Your Cleaning Costs are Going Up and What to Do About it

Dealing with Employment Regulation Orders (ERO’s)

You may have noticed in early December your organisation was made aware of a price increase from your contract cleaning suppliers of 3.75% usually in the form of a letter from a CEO or MD you never heard from before telling you that because of the Employment Regulation Order (ERO) prices must increase by 3.75%, and that their service is of absolute importance to you and it has been provided with excellent quality so far -, this may be true but that doesn’t mean you have to accept this price increase, below I will briefly discuss ways to reduce your organisations exposure to EROs and hopefully provide some tips on how to achieve a fair and equitable for both your organisation and your supplier.

Firstly, What is an ERO? 

An Employment Regulation Order (ERO) is an instrument drawn up by a Joint Labour Committee (JLC), adopted by the Labour Court, and given statutory effect by the Minister for Enterprise, Trade and Employment. The purpose of which is usually to set a new price floor for the cost of staff in certain sectors such as contract cleaning; presumably to improve the income of traditionally lower-paid employees. This is well-intentioned government interference in the market, which depending on your political tendencies you will agree with, but we will not go there for now. Naturally additional regulation adds additional costs to the operation of the business which will usually be passed onto the end consumer, however, please be aware that there is nothing in an ERO to state your organisation must bare the burden of these costs.
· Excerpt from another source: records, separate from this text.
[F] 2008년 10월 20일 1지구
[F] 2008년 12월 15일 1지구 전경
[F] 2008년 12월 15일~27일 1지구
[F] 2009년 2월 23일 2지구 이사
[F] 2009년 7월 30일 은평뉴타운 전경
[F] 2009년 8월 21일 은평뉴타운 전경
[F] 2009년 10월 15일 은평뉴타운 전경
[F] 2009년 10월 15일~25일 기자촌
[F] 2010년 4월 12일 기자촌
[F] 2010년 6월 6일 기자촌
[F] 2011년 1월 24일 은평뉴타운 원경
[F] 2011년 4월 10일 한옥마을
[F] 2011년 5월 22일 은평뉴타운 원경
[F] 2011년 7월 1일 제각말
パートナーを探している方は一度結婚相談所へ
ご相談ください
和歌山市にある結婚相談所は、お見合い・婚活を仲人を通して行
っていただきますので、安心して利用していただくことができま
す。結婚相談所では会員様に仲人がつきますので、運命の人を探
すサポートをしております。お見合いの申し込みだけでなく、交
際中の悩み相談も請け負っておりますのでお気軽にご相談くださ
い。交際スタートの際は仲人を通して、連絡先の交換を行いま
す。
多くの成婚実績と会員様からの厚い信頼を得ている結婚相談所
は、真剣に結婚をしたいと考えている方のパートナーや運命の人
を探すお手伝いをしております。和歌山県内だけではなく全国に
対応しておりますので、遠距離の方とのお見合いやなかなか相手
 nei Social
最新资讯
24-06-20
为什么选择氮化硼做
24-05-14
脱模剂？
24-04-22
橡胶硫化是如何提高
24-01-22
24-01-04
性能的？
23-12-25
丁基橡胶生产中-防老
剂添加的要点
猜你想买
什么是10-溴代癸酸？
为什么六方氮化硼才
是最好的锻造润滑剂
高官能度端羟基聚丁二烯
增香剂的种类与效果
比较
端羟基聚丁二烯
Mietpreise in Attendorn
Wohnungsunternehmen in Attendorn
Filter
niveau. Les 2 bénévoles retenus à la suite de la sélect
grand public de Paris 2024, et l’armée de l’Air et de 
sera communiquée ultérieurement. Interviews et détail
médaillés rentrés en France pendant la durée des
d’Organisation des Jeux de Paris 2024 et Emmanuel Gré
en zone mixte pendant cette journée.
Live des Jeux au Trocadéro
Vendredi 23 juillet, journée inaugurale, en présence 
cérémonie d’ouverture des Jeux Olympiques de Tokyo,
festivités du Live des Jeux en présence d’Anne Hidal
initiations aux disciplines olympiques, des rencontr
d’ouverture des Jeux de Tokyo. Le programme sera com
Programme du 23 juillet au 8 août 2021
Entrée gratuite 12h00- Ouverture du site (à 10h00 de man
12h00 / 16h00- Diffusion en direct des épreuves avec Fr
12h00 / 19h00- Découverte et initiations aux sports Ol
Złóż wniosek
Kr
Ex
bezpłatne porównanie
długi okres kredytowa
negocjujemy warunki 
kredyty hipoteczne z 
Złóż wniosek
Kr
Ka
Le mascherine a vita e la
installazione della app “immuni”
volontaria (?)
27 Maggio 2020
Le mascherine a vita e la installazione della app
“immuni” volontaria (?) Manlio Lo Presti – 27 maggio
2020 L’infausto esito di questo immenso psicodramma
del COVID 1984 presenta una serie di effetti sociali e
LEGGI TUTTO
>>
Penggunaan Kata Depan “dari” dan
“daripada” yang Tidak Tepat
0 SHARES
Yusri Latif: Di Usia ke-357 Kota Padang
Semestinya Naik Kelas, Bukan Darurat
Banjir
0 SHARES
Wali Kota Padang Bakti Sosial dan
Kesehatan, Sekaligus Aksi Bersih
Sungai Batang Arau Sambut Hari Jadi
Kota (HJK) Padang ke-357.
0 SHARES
Tips on What You Should Do

You must understand your position.

  • Are you a big supplier for this company?

  • Are you willing to walk away from this supplier?

  • Are you willing to absorb the increase?

  • Are you willing to change how things are done?

  • Do your key stakeholders have the same opinions?

If you do not like difficult conversations and are willing to absorb the costs, do at least pick up the phone and ask if there’s something they can do? (they can). If, like many charities, you’re simply unable to accept an increase these steps can assist you in formulating your negotiation:

  • Have your spend data understand how much you have spent with this supplier over the years;

  • Read the ERO. Let the supplier know you understand what it is and its intended purpose;

  • Prepare some concessionary carrots. Better payment terms for example.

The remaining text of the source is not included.